Enbridge fined $3.7 million for 24 violations in 2010 spill
The U.S. Department of Transportation accuses the company of egregious failures in 2010 spill
CALGARY—Enbridge Ltd. has 30 days to respond to a proposed $3.7-million civil penalty stemming from a pipeline spill in Michigan in July 2010.
The firm, which is trying to fast-track approval of several new pipelines across North America, is accused of numerous violations, including leaving an inspection tool in the pipeline.
A ruptured pipeline caused more than 3.03 million litres of crude oil to spill into the Kalamazoo River and a tributary creek. Enbridge has estimated its cleanup costs at about $700 million.
In announcing the proposed penalty, the U.S. Department of Transportation’s Pipeline and Hazardous Materials Safety Administration lists 24 violations of hazardous liquid pipeline regulations, including failure to fix corrosion problems in the damaged pipe joint discovered as far back as 2004.
It also alleges the Calgary-based company failed to detect the rupture for 17 hours after it happened during a scheduled shutdown.
Instead, says the U.S. agency, Enbridge staff twice restarted the line despite receiving multiple alarms and “indications of abnormal operating conditions” in its control centre.
“Enbridge completed a detailed internal investigation of this incident, said Enbridge executive Stephen J. Wuori.
Wuori said the company will “carefully examine” the U.S. notice to determine whether any further adjustments are appropriate.”
Enbridge—which could accept the agency’s findings and pay the penalty or request a hearing before an administrative judge—said such notices are not unusual after “significant pipeline incidents.”
David Barrett, director of PHMSA’s central region office, said more than 2.57 million litres of crude was injected into the pipe during the period after the rupture occurred.
He said this caused the “total spill volume to greatly exceed Enbridge’s worst case discharge scenario for this location.”
“We will hold pipeline operators accountable if they do not follow proper safety procedures to protect the environment and local communities,” U.S. Transportation Secretary Ray LaHood said.
The National Transportation Safety Board is expected to issue a report next week on what caused the rupture in the 76-centimetre pipeline from Griffith, Ind., to Sarnia, Ont.
Barrett’s letter said the break happened on a day Enbridge was conducting the latest in a series of inspections, using a tool that was left inside the line until after it was restarted more than two months later.
Enbridge’s control centre in Edmonton was undertaking what was supposed to be a 10-hour shutdown of the pipe when the failure occurred around 6 p.m.

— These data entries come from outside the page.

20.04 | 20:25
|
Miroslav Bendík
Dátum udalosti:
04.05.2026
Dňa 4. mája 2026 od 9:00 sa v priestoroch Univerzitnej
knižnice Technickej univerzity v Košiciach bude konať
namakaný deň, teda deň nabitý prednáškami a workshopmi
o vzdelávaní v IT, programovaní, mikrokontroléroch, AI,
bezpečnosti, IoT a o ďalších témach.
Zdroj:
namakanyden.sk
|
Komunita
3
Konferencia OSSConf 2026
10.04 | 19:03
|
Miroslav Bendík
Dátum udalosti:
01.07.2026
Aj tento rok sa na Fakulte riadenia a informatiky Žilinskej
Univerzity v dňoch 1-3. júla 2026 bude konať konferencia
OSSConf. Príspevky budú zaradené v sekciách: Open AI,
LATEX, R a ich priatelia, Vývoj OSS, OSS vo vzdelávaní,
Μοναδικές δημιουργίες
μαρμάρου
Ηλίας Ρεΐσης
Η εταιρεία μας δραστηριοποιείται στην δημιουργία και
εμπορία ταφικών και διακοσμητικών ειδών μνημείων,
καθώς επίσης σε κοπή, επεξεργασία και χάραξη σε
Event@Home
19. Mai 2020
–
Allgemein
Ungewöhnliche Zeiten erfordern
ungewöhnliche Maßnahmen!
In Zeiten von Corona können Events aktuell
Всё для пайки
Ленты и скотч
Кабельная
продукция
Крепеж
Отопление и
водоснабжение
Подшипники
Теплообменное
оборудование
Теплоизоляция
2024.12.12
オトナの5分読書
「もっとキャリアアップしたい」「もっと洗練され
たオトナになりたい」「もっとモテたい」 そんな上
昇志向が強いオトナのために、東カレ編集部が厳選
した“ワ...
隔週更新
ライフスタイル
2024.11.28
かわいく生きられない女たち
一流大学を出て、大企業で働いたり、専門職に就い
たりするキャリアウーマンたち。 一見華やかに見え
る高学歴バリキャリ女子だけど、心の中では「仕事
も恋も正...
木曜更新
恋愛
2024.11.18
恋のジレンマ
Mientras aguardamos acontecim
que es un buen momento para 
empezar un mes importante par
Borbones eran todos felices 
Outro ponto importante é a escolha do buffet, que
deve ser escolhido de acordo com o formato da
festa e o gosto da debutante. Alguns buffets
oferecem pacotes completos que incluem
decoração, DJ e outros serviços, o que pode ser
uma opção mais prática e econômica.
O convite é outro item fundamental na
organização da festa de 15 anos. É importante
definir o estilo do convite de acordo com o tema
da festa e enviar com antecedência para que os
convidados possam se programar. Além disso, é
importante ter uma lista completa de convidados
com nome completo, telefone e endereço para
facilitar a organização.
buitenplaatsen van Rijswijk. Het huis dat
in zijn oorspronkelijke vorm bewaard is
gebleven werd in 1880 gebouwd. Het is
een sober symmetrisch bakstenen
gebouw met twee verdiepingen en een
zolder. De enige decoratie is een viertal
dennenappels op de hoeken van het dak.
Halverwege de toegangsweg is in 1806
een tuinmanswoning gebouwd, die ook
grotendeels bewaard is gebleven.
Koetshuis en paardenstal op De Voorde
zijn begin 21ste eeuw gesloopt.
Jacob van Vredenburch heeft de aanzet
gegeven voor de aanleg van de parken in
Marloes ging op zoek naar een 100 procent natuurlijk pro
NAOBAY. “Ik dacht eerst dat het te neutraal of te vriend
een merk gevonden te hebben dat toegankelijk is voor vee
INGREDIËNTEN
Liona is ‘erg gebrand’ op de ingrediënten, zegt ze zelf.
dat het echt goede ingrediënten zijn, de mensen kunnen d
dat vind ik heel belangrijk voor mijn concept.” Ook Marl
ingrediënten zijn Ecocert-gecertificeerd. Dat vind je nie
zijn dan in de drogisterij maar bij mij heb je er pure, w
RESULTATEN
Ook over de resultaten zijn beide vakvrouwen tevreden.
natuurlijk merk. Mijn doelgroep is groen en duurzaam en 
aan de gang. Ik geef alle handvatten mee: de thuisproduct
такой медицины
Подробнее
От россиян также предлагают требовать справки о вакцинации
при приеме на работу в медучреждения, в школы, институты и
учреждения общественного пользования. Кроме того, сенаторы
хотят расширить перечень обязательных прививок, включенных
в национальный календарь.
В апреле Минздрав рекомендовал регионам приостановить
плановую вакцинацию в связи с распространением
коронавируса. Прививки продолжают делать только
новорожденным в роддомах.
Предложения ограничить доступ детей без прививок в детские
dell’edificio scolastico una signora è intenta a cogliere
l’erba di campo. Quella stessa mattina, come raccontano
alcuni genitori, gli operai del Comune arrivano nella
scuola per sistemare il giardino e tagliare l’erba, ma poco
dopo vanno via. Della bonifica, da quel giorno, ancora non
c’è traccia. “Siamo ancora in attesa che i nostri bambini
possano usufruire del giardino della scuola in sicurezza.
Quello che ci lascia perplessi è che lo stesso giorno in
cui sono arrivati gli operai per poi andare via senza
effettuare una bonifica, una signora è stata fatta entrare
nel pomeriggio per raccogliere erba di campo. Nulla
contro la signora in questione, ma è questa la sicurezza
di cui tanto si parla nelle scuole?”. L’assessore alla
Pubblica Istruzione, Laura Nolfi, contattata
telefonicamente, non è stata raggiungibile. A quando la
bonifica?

EDT, setting off alarms, Barrett’s letter said. Instead of implementing procedures for dealing with emergencies and suspected leaks, operators left the line idle.
Around 4 a.m. on July 26, 2010, a different crew restarted the line and soon received alarms and troubling messages: Pressure at the Marshall pumping station wasn’t rising as expected and there was a significant imbalance between the volume of oil being pumped into the line and the volume it was delivering.
Still, personnel took no emergency actions and kept the oil flowing for an hour, sending more than 1.66 million litres of heavy crude into the pipe. After evaluating the situation they again started the line. Despite receiving more alarms, they injected nearly 920,000 additional litres in an half-hour before shutting it down again.
“By this time the prospects of a suspected leak had been openly discussed by various … personnel, yet the Enbridge procedures for a suspected leak were not executed,” Barrett said.
At 11:18 a.m., nearly 17 hours after the failure, a natural gas worker with Consumers Energy notified Enbridge that oil had been spotted in a creek near Marshall. Only then did the control centre close remotely operated valves, isolating a 4.8-kilometre-long stretch of line that including the rupture.
Outlining specific regulatory violations, Barrett said Enbridge inspections in 2004 had turned up corrosion problems along the weld seam of the pipe joint that eventually would fail. In 2005, “crack-like anomalies” were found on the same joint. No repairs were made. The agency assessed the largest portion of the penalty—$1 million—for that alleged failure.
Most of the other violations drew $100,000 penalties.
Despite the largest fine ever levied by PHMSA, the $3.7 million total is much less than what companies have paid out for other large spills. Officials have yet to determine the fine against BP PLC for Clean Water Act violations from the Gulf of Mexico spill, but they could range from $5.4 billion to $21.1 billion.
Anthony Swift, attorney for the Natural Resources Defence Council, said the pipeline agency lacks authority to impose meaningful punishment.
“With projects this big, a fine of less than $4 million becomes a minimal cost of doing business rather than a real motivator to follow safety standards,” Swift said.